• Josh Garman

Is China really as scary & strange as people think?

Updated: May 16, 2020

In April 2018 I headed to China for the first time. I planned to visit Shanghai for 10 days to experience it. Growing up I had done some traveling but during most of my teenage and adult years I had rarely travelled anywhere considered exotic. Most recent of which was Germany.


While scrolling endlessly through YouTube like I did most days back then I stumbled across some videos on China. One was a travel guide to Shanghai. I was quickly impressed, the catchy music by the Shanghai Restoration Project playing lightly in the background. After only a few weeks I had convinced myself, I went into my kitchen where my parents were sitting along with my girlfriend at the time and announced "I'm going to China!"



The news that I was going to China confused most people, especially those close to me. Having never done any solo traveling previously it was a large leap to make, to almost everyone I spoke to China seemed like a strange, mystical and outright dangerous place to visit. I had people joke that I would be kidnapped or eaten (if I was lucky) but no of them scared me. I found that most people I had a conversation with had preformed thoughts of China in their head without having ever been there. Most believed the Chinese to be strange and often many people believed that they all ate dogs. Even from a young age I've been open to different people and experiences so I decided to wait on my judgment, I would go this country and discover what it was really like and whether people really knew what they were talking about.

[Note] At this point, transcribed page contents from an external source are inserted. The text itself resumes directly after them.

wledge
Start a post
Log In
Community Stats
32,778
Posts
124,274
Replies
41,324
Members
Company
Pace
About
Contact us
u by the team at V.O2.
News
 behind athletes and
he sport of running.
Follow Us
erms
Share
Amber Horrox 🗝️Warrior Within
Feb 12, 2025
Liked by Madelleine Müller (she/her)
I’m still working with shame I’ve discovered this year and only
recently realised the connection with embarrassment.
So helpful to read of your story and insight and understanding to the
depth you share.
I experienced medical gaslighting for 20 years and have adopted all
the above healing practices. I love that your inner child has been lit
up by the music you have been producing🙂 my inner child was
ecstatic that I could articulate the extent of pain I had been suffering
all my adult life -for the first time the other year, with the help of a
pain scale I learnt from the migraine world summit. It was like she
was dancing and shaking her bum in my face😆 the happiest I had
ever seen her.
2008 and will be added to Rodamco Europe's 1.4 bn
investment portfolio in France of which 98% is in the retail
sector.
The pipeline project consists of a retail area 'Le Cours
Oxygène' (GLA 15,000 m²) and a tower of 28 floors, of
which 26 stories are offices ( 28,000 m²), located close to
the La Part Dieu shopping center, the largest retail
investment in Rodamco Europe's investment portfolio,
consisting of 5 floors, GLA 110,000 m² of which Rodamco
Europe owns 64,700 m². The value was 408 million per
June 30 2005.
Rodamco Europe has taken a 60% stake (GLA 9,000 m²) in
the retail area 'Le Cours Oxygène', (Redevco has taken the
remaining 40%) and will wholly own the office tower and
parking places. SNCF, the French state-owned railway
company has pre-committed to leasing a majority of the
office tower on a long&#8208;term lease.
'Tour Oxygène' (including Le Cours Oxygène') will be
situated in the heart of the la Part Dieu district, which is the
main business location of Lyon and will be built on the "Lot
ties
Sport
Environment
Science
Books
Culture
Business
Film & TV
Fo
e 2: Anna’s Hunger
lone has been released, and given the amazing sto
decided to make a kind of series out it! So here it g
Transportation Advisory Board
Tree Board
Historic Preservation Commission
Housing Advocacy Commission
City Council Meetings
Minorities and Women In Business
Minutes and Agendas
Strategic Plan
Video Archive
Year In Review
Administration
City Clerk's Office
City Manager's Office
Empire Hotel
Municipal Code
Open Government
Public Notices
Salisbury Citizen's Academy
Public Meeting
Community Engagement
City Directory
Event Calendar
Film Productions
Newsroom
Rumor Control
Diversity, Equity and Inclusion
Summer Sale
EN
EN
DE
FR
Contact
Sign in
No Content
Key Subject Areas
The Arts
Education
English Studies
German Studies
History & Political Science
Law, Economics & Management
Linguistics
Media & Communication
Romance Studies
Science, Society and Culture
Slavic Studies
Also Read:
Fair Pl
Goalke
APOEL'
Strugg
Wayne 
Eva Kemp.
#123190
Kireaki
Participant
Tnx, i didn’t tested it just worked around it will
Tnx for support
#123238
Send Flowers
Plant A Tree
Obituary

I began to prepare for my trip. Getting into China can sometimes be tricky, you must have a letter signed from someone who currently lives in China stating that they support you going to the country and that you are of good intention. Luckily my father had been to China previously with his work and therefore knew someone in Shanghai who could vouch for me. I must commend my father for not finding my desire to suddenly go off on my own to China unusual and not push me away from the idea. Whether this was him trying to vicariously live through my actions thinking back to his university backpacking days or instead having been there before not holding any concern I do not know, but I welcomed his advice and encouragement.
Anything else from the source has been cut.